BAD: Bidirectional Auto-regressive Diffusion for Text-to-Motion Generation

TL;DR

BAD introduces a unified framework that combines autoregressive causality with bidirectional context for text-to-motion generation. It uses a two-stage pipeline: a simple VQ-VAE motion tokenizer to discretize motion, followed by a permutation-based corruption and a hybrid attention transformer trained to reconstruct tokens conditioned on text. Two inference schemes, OAAS and CBS, enable flexible, efficient sampling by leveraging permuted causal dependencies and confidence-based refinement. Empirical results on HumanML3D and KIT-ML show BAD substantially improves FID and maintains strong text-motion alignment, while remaining competitive with RVQ-VAE-based tokenizers and offering faster inference. The approach suggests a versatile pretraining strategy for sequence modeling that can extend to other modalities such as text, audio, and images.

Abstract

Autoregressive models excel in modeling sequential dependencies by enforcing causal constraints, yet they struggle to capture complex bidirectional patterns due to their unidirectional nature. In contrast, mask-based models leverage bidirectional context, enabling richer dependency modeling. However, they often assume token independence during prediction, which undermines the modeling of sequential dependencies. Additionally, the corruption of sequences through masking or absorption can introduce unnatural distortions, complicating the learning process. To address these issues, we propose Bidirectional Autoregressive Diffusion (BAD), a novel approach that unifies the strengths of autoregressive and mask-based generative models. BAD utilizes a permutation-based corruption technique that preserves the natural sequence structure while enforcing causal dependencies through randomized ordering, enabling the effective capture of both sequential and bidirectional relationships. Comprehensive experiments show that BAD outperforms autoregressive and mask-based models in text-to-motion generation, suggesting a novel pre-training strategy for sequence modeling. The codebase for BAD is available on https://github.com/RohollahHS/BAD.
Paper Structure (10 sections, 2 equations, 3 figures, 3 tables)

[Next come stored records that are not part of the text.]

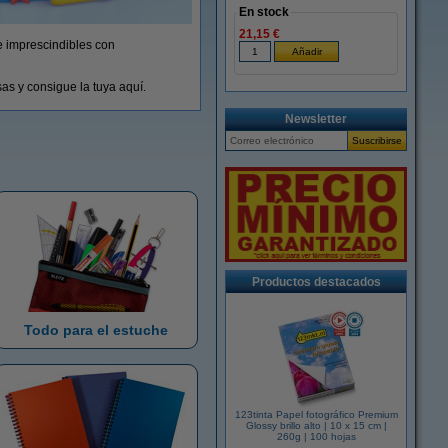
En stock
21,15 €
de imprescindibles con
sas y consigue la tuya aquí.
Newsletter
Productos destacados
Todo para el estuche
123tinta Papel fotográfico Premium
Glossy brillo alto | 10 x 15 cm |
260g | 100 hojas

This paper contains 10 sections, 2 equations, 3 figures, 3 tables.

Figures (3)

  • Figure 1: Overall framework of our text-to-motion model. (a) Motion tokenizer, transforms a raw 3D motion sequence into a sequence of discrete motion tokens. (b) The conditional mask-based transformer reconstructs original discrete motion tokens from a corrupted sequence conditioned on a text prompt.
  • Figure 2: Examples of two different hybrid attention masks. $\mathbf{z}$ represents a random ordering $\mathbf{z} \sim \mathcal{Z}_{T}$, while $t$ denotes time. Each mask token attends to the last $T\!\!-\!p\!+\!\!1$ mask tokens $\mathbf{m}_{\mathbf{z} \geq p}$ and unmasked tokens. For example, orange cells indicate tokens that the third mask token, $m_{z_{3}}$, can attend to, including unmasked tokens and the existing $\mathbf{m}_{\mathbf{z} \geq 3}$ mask tokens.
  • Figure 3: Quality Comparison. (a) Visualization of generated motions from various models for the same prompt, with red circles indicating defects and green circles highlighting correct, natural motions. (b) Additional motions generated by BAD. (c) Visualization of temporal editing tasks.